Warren’s game is built around his length and technique. He is not the typical Jets prospect who boasts world-class athleticism. In the NFL, Warren will have to prove he can overcome his lack of physical dominance to become a starting-quality run-blocker. Can he use his length and technique in the run game just as effectively as he has used those traits in the passing game?
Carter Warren is an intriguing developmental tackle
After the Jets drafted Warren, NFL Network’s on-air analysts stated they believed Warren could have been a second or third-round selection if he came out in the 2022 draft class. Warren stayed in school to try and further improve his stock, but an untimely meniscus injury led to the opposite effect. At 24 years old and coming off a serious injury that prevented him from testing, Warren was destined to be selected on Day 3.

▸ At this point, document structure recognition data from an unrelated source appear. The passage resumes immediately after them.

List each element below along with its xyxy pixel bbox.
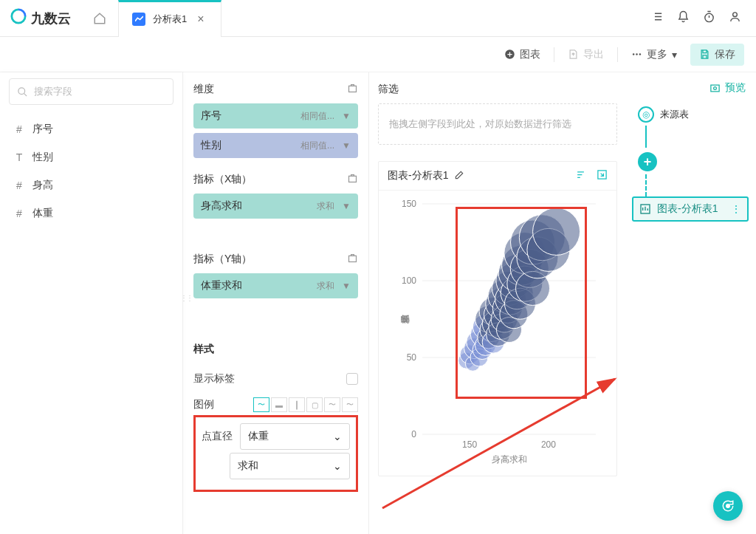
field-pill[interactable]: 体重求和 求和 ▼ [193, 273, 358, 298]
field-pill[interactable]: 序号 相同值... ▼ [193, 103, 358, 129]
pill-label: 性别 [201, 139, 221, 152]
legend-opt-1[interactable]: 〜 [253, 397, 269, 412]
divider [617, 47, 618, 62]
style-header: 样式 [193, 343, 214, 356]
bell-icon[interactable] [677, 10, 690, 27]
legend-opt-5[interactable]: 〜 [324, 397, 340, 412]
chart-node-icon [639, 203, 651, 215]
chevron-down-icon[interactable]: ▼ [342, 281, 351, 291]
tab-analysis-1[interactable]: 分析表1 × [118, 0, 221, 37]
show-label-checkbox[interactable] [346, 373, 358, 385]
svg-text:体重求和: 体重求和 [401, 315, 410, 324]
app-name: 九数云 [31, 10, 71, 27]
chevron-down-icon[interactable]: ▼ [342, 140, 351, 151]
preview-link-label: 预览 [725, 81, 746, 95]
field-type-icon: # [13, 208, 25, 219]
field-item[interactable]: T性别 [9, 143, 173, 171]
svg-point-68 [726, 504, 730, 508]
app-logo[interactable]: 九数云 [0, 8, 81, 28]
legend-options: 〜 ▬ ┃ ▢ 〜 〜 [253, 397, 358, 412]
svg-text:200: 200 [541, 439, 556, 450]
svg-text:150: 150 [462, 439, 477, 450]
dimension-header: 维度 [193, 83, 214, 96]
radius-agg-value: 求和 [238, 459, 258, 473]
user-icon[interactable] [729, 10, 741, 27]
tab-label: 分析表1 [153, 13, 187, 26]
save-button[interactable]: 保存 [690, 44, 744, 66]
main-layout: 搜索字段 #序号T性别#身高#体重 ⋮⋮ 维度 序号 相同值... ▼性别 相同… [0, 72, 756, 534]
edit-icon[interactable] [454, 170, 464, 182]
chart-tab-icon [132, 13, 145, 26]
pill-label: 序号 [201, 109, 221, 123]
svg-point-66 [714, 86, 717, 89]
preview-link[interactable]: 预览 [632, 78, 749, 102]
flow-chart-node[interactable]: 图表-分析表1 ⋮ [632, 196, 749, 222]
pill-tag: 求和 [317, 280, 334, 292]
svg-text:身高求和: 身高求和 [492, 454, 527, 465]
xaxis-config-icon[interactable] [347, 173, 358, 186]
field-label: 体重 [32, 207, 53, 220]
logo-mark-icon [10, 8, 27, 28]
expand-icon[interactable] [597, 169, 608, 182]
home-button[interactable] [81, 0, 118, 37]
filter-header: 筛选 [378, 78, 617, 103]
radius-field-value: 体重 [248, 430, 269, 443]
legend-opt-3[interactable]: ┃ [289, 397, 305, 412]
yaxis-header: 指标（Y轴） [193, 253, 252, 266]
legend-opt-6[interactable]: 〜 [342, 397, 358, 412]
flow-source-node[interactable]: ◎ 来源表 [638, 106, 749, 123]
add-chart-button[interactable]: 图表 [495, 44, 549, 66]
annotation-box-radius: 点直径 体重 ⌄ 占位 求和 ⌄ [193, 415, 358, 492]
field-item[interactable]: #体重 [9, 199, 173, 227]
field-pill[interactable]: 性别 相同值... ▼ [193, 133, 358, 158]
drag-handle-icon[interactable]: ⋮⋮ [183, 294, 192, 302]
save-label: 保存 [715, 48, 735, 61]
chevron-down-icon[interactable]: ▼ [342, 201, 351, 211]
pill-label: 体重求和 [201, 279, 242, 292]
tab-close-icon[interactable]: × [194, 13, 207, 26]
field-item[interactable]: #序号 [9, 115, 173, 143]
legend-opt-4[interactable]: ▢ [306, 397, 323, 412]
svg-point-63 [533, 208, 580, 255]
add-node-button[interactable]: + [638, 152, 657, 171]
more-button[interactable]: 更多 ▾ [622, 44, 686, 66]
svg-text:0: 0 [411, 429, 416, 439]
flow-panel: 预览 ◎ 来源表 + 图表-分析表1 ⋮ [626, 72, 756, 534]
node-menu-icon[interactable]: ⋮ [731, 203, 741, 215]
preview-panel: 筛选 拖拽左侧字段到此处，对原始数据进行筛选 图表-分析表1 050100150… [369, 72, 626, 534]
chevron-down-icon[interactable]: ▼ [342, 111, 351, 121]
field-pill[interactable]: 身高求和 求和 ▼ [193, 194, 358, 219]
field-type-icon: T [13, 151, 25, 163]
top-bar: 九数云 分析表1 × [0, 0, 756, 37]
svg-point-6 [18, 87, 25, 94]
pill-tag: 求和 [317, 200, 334, 213]
dimension-config-icon[interactable] [347, 83, 358, 96]
svg-text:150: 150 [402, 199, 416, 209]
field-item[interactable]: #身高 [9, 171, 173, 199]
field-type-icon: # [13, 179, 25, 191]
filter-placeholder: 拖拽左侧字段到此处，对原始数据进行筛选 [389, 117, 571, 131]
yaxis-config-icon[interactable] [347, 253, 358, 266]
search-input[interactable]: 搜索字段 [9, 78, 173, 105]
help-fab[interactable] [713, 491, 743, 521]
pill-tag: 相同值... [300, 140, 334, 152]
radius-field-select[interactable]: 体重 ⌄ [240, 423, 350, 450]
legend-opt-2[interactable]: ▬ [271, 397, 287, 412]
chevron-down-icon: ▾ [672, 49, 677, 61]
flow-connector-dash [645, 174, 647, 196]
more-label: 更多 [647, 48, 667, 61]
legend-label: 图例 [193, 398, 214, 411]
xaxis-header: 指标（X轴） [193, 173, 252, 186]
target-icon: ◎ [638, 106, 654, 123]
svg-point-1 [733, 12, 738, 16]
chevron-down-icon: ⌄ [333, 431, 342, 442]
filter-dropzone[interactable]: 拖拽左侧字段到此处，对原始数据进行筛选 [378, 103, 617, 145]
chart-card: 图表-分析表1 050100150150200身高求和体重求和 [378, 161, 617, 476]
stopwatch-icon[interactable] [703, 10, 715, 27]
export-button[interactable]: 导出 [559, 44, 613, 66]
chart-title: 图表-分析表1 [388, 169, 448, 182]
radius-agg-select[interactable]: 求和 ⌄ [230, 453, 350, 479]
list-icon[interactable] [651, 10, 664, 27]
chevron-down-icon: ⌄ [333, 460, 342, 472]
sort-icon[interactable] [575, 169, 586, 182]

But you can see the Day 2 talent when you watch Warren – especially in pass protection. He’s long, technically sound, and more battle-tested than most college tackles.
Warren needs work in the run game. There is a chance that his ceiling as a run-blocker will always be limited, but with technical improvements, he could improve to a league-average level in that phase. If he can couple league-average run-blocking with above-average pass-blocking, he has the potential to become a solid starter in the NFL.
For the moment, Warren should be viewed solely as a developmental swing tackle for the Jets. It would be overly optimistic to expect anything more. However, don’t be completely surprised if Warren one day develops into a diamond-in-the-rough steal for New York. Many of the league’s best offensive tackles were unheralded Day 3 picks, just like Warren. Some of these guys do turn into great players, and Warren has many of the same traits that helped those Day 3 underdogs develop into unexpected stars.
In 2023, I would expect the Jets to stash Warren on the second-string unit as a backup who is only tossed into action if an emergency situation forces it. But if he is forced into action, I think he has a reasonable chance of holding up better in pass protection than most other emergency tackles in the league. The run game is a different story, but I truly do believe in Warren’s pass-blocking impact right off the bat.
The 2024 season should present Warren with a chance to compete for a starting job. If he impresses the Jets throughout his rookie year in practice, in the preseason, and in any regular-season (or postseason?) snaps, the Jets could trust him enough to put him at the forefront of their tackle plans going into the 2024 offseason.
Realistically speaking, I think the Jets are hoping that just one of Warren and Max Mitchell can develop into a starter by Week 1 of 2024. If you can get one solid starting tackle out of two fourth-round picks, that’s a major victory.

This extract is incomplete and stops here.